A new survey, which spoke to 500 business leaders in the UK capital, revealed that one-in-two plan to continue offering remote working to staff, while a third expect to cut down on office space.
Two in five have reduced their office space
London Chamber of Commerce, who conducted the study, said that almost two-thirds of employers have allowed staff to work from home at least two days a week as a result of the pandemic.
Two in five of the respondents have reduced their office space, and most will continue to hold meetings virtually where possible.
Just over half said they will continue remote working in some form each week when the pandemic is over.
Richard Burge, chief executive of London Chamber of Commerce, said: “This is a further body of evidence that shows changes to ways of working that we have seen during the pandemic are going to carry on in some form for some businesses after it is over.

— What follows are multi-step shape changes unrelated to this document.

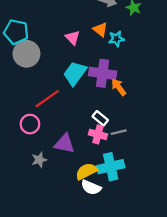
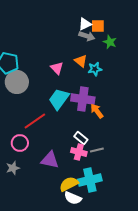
gray star: (39, 160) -> (13, 168), moved

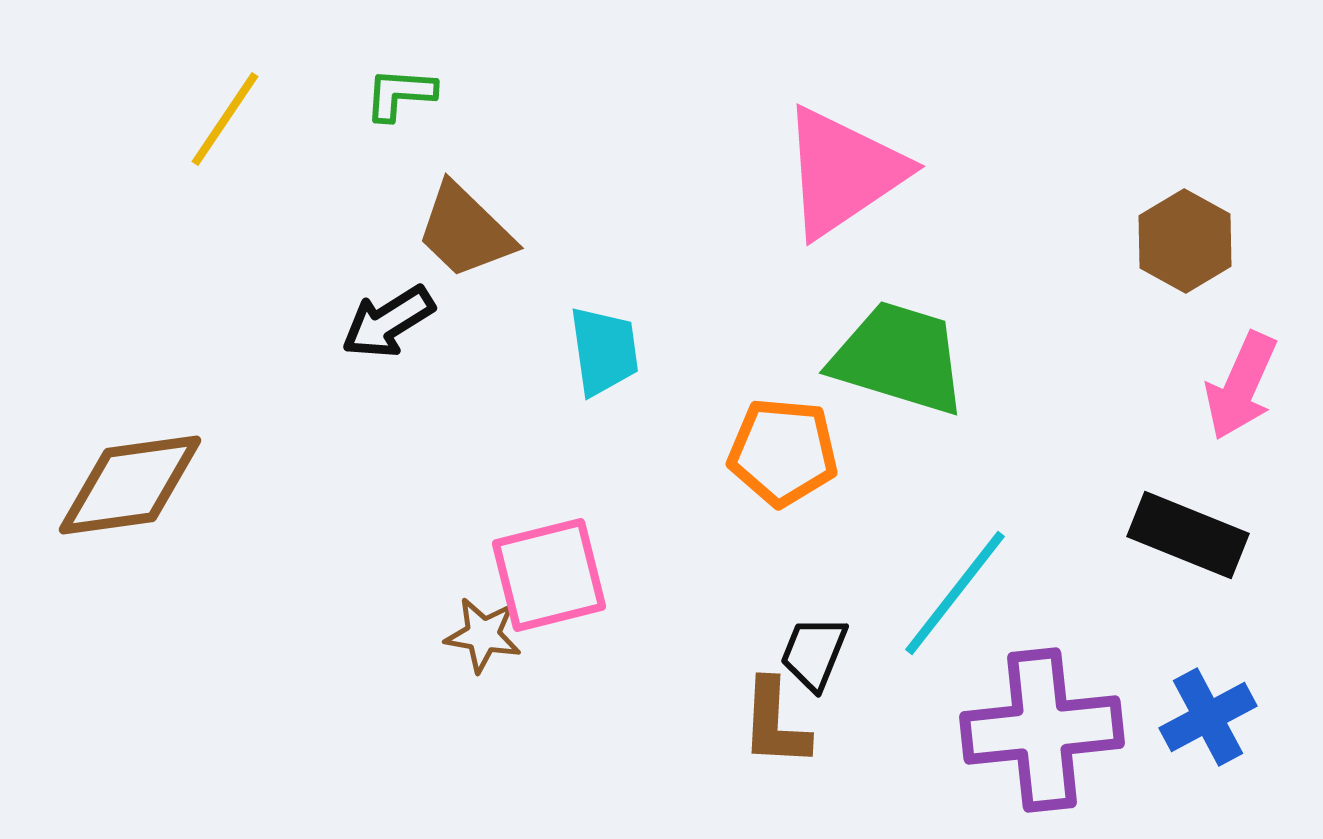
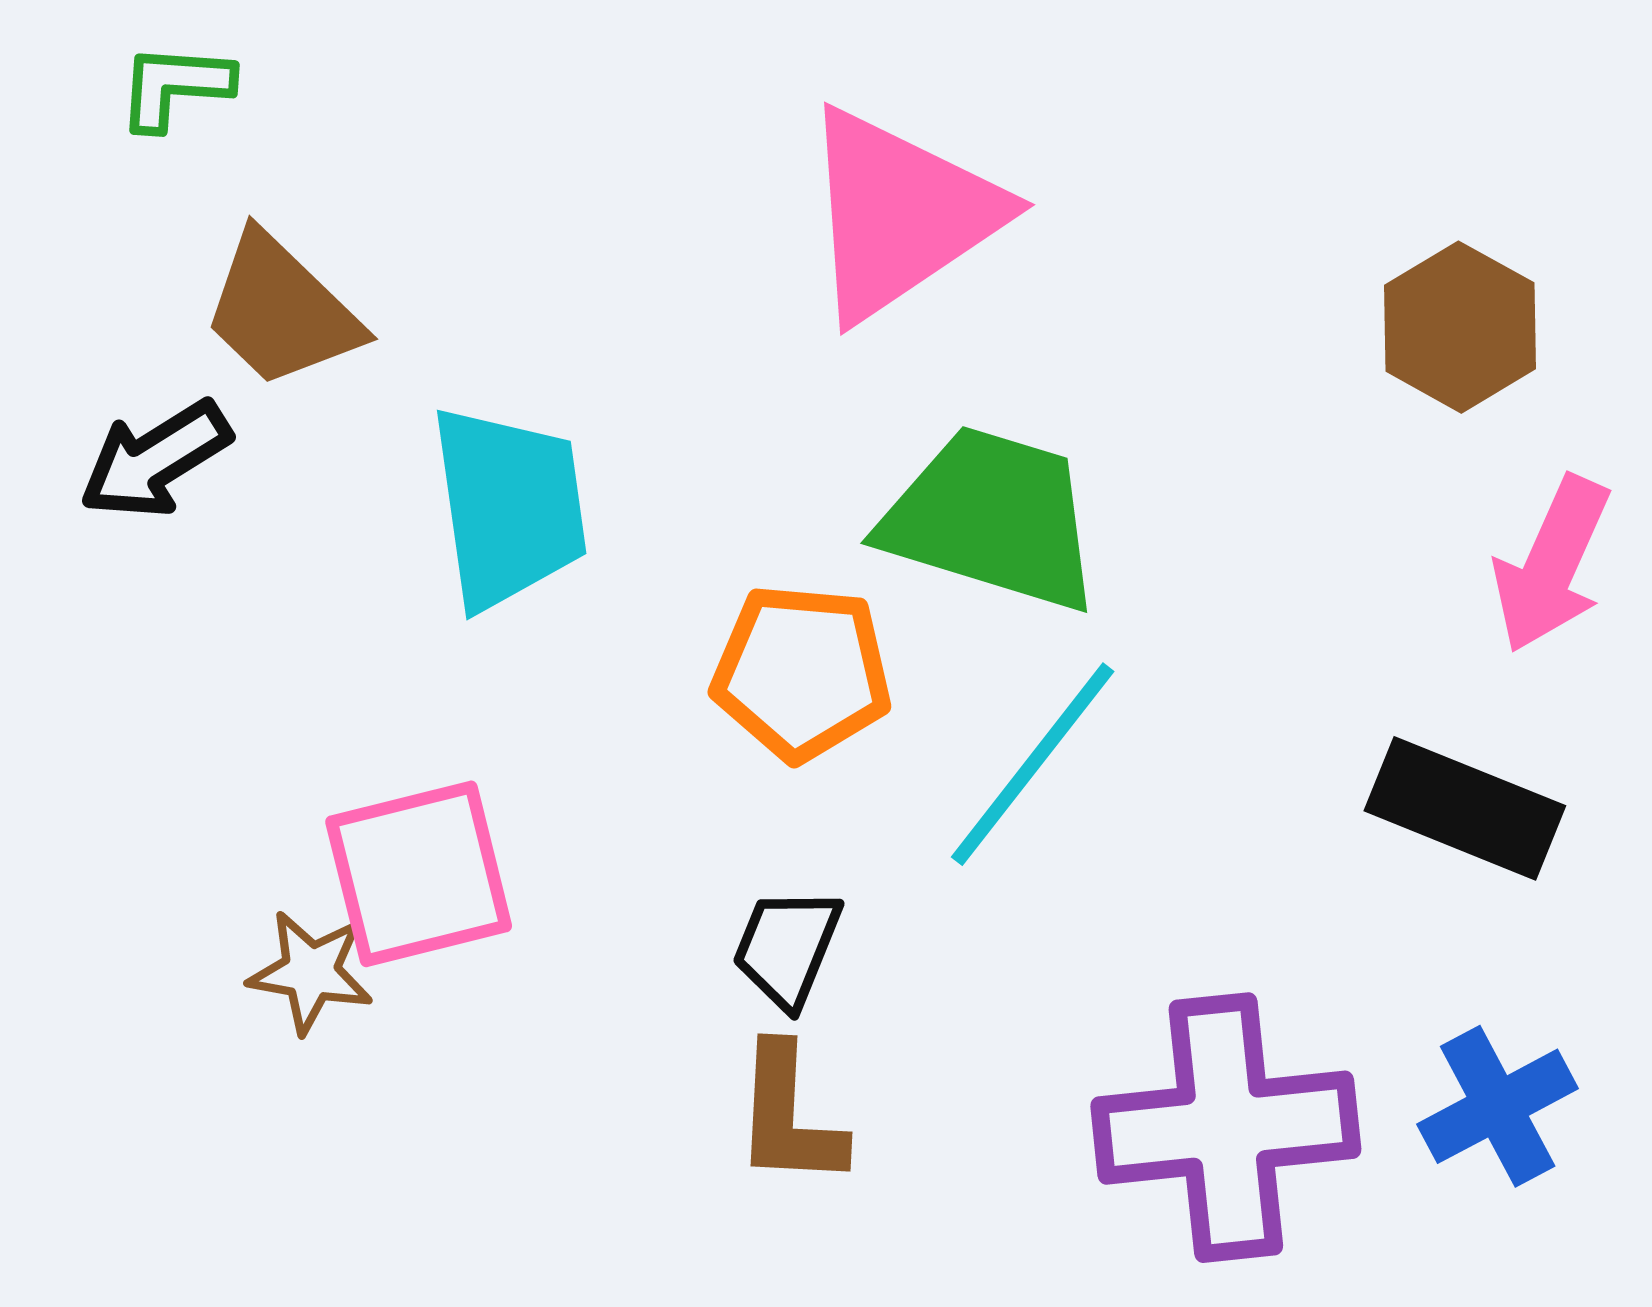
cyan trapezoid: (604, 351) -> (509, 507), size x1.4
cyan line: (955, 593) -> (1033, 764), moved
black trapezoid: (814, 653) -> (787, 948), moved

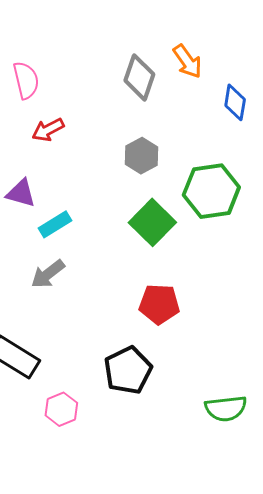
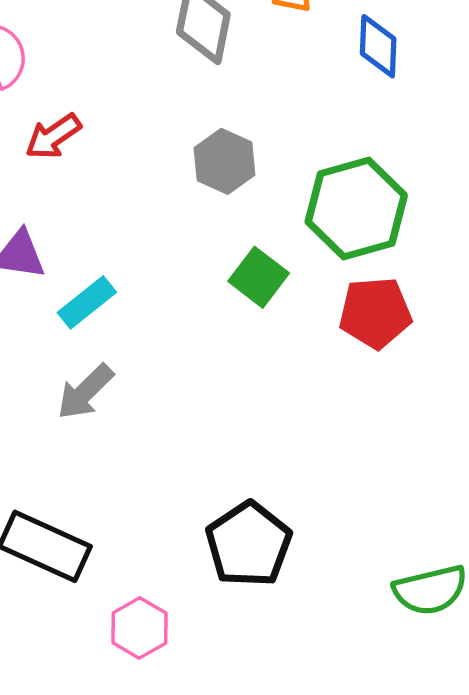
green square: (152, 222) -> (259, 277), size x0.7
red pentagon: (159, 304) -> (375, 313), moved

“Our research shows that half of businesses will continue some remote working, whilst a third of businesses polled will continue with reduced physical space, and three in five will maintain virtual meetings where possible.
“That will mean less commuters daily in certain parts of London than pre-Covid. Clearly this presents challenges for supporting businesses in those areas.
“Meanwhile, more people will remain in their ‘home’ boroughs each day, and that brings potential opportunity to those areas.
“With a visible hybrid approach to ways of working emerging, rail companies simply must be offering part-week, flexible, season ticket options.”
Hybrid model of working is the future
Businesses across the country have been preparing plans for how their office’s will function once the UK returns out of lockdown.
Nationwide announced today (25 March) that they will allow 13,000 office staff to choose where they work under a new flexibility scheme
The UK's biggest building society said its "work anywhere" plan would allow employees more control of their lives.
Speaking to Sky News, Metro Bank said plans for a “hybrid model” are in development.
"The overwhelming feedback we had during the course of last year was that how we have worked in the past is not how our colleagues want to work in the future," a Metro Bank spokesperson said.
"We developed our future working plans in response, and when we return to the office we will move from being in the office full time to a hybrid model where colleagues split their time between working from home and working in the office."
A survey conducted by Willis Towers Watson in November 2020, revealed that working from home rates are anticipated to remain high in the long run.
After UK companies saw levels of home working nearly quadruple from 2019 to 2020, the research anticipated that remote working levels will drop slightly at the start of 2021, but they will remain high, with nearly two-thirds (64 per cent) of employees continuing to work from home.